Typowe Juve - po meczu Juventus vs Valencia
Kilkadziesiąt minut temu zakończyło się spotkanie Juventusu z Valencią. Było jasne, że jeśli Juventus chciał wyjść z tej grupy z pierwszego miejsca, to musi ten mecz wygrać. Jasnym było jednak również to, że jeśli Valencia chce z tej grupy w ogóle awansować, to również musi wygrać. Wszystko to zapowiadało nam więc olbrzymi ładunek emocji.
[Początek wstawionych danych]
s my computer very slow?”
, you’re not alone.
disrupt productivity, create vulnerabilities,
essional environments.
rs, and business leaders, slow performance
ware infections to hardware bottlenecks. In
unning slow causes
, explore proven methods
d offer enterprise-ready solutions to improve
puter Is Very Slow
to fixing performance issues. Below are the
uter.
Spotkanie rozpoczęło się niespodziewanie, bo od ataków gości. Niestety – nie potrafili oni jednak przełamać dobrze zorganizowanej defensywy Juve. Gospodarze zaś cierpliwie czekali na swoje okazje. Bardzo dobrze grał Rodrigo Bentancur – młody Urugwajczyk imponował spokojem w środku pola oraz fenomenalnym wyszkoleniem technicznym. Koniec końców żaden z zespołów nie zdołał jednak wyjść na prowadzenie, choć w ostatniej akcji pierwszej połowy fenomenalną interwencję po strzale Diakhaby’ego zaliczył Wojciech Szczęsny. Zdecydowanie parada meczu, jak nie kolejki (choć to akurat będziemy mogli powiedzieć dopiero po jutrzejszych meczach).
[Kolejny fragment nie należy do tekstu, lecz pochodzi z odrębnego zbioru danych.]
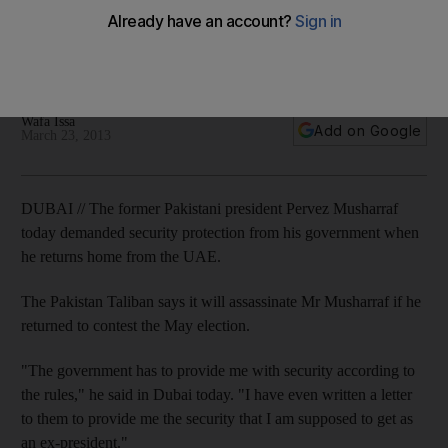
Dubai gathering
Former Pakistani president returns home today to contest
May elections amid new death threats from Taliban.
Wafa Issa
Add on Google
March 23, 2013
DUBAI // The former Pakistani president Pervez Musharraf
today demanded security protection from his government when
he returns home from the UAE.
The Pakistan Taliban says it will assassinate Mr Musharraf if he
returned to contest the May election.
"The government has to provide me with security according to
the rules," he said in Dubai today. "I have even written a letter
to them to provide me the security that I am supposed to get as
an ex-president."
Po przerwie do głosu doszedł Juventus. I od razu było widać efekty – sytuacje zaczęły się mnożyć jak grzyby po deszczu. W końcu defensywa „Nietoperzy” nie wytrzymała i w 59. minucie Ronaldo ograł jak dziecko Gabriela Paulistę (Daniela Wassa nie ograł, bo ten nawet nie próbował za nim pobiec) i dośrodkował po ziemi do Mario Mandzukicia. Ten oczywiście nie był kryty przez nikogo, bo Diakhaby, Kondogbia i Gaya stwierdzili, że w sumie to komu to potrzebne.
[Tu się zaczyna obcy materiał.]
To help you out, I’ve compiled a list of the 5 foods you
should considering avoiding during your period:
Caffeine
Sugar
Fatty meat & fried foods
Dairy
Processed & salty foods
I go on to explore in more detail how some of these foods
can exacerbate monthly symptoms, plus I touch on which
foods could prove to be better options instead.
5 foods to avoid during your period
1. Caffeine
Później do ataków ruszyła Valencia. I nawet miała ona kilka szans, ale zawsze czegoś brakowało – a to ostatniego podania, a to wykończenia. Guedes i Gameiro za zachowanie pod bramką rywali powinni zostać zesłani do gułagu. Jakieś koślawe przyjęcia, jakieś strzały po ósmych piętrach – ehh, fanów „Nietoperzy” z pewnością bolały w tym momencie zęby. Z kolei Juventus coraz groźniej kontrował. Świetne okazje marnowali jednak Mandzukić oraz Ronaldo. Do tego świetnie w bramce spisywał się Neto.
Ostatecznie mecz zakończył się jednobramkowym zwycięstwem Juve. Dzięki równoległej wygranej Manchesteru United z Young Boys znamy już zespoły, które awansują do 1/8 finału – będą to Juventus oraz United.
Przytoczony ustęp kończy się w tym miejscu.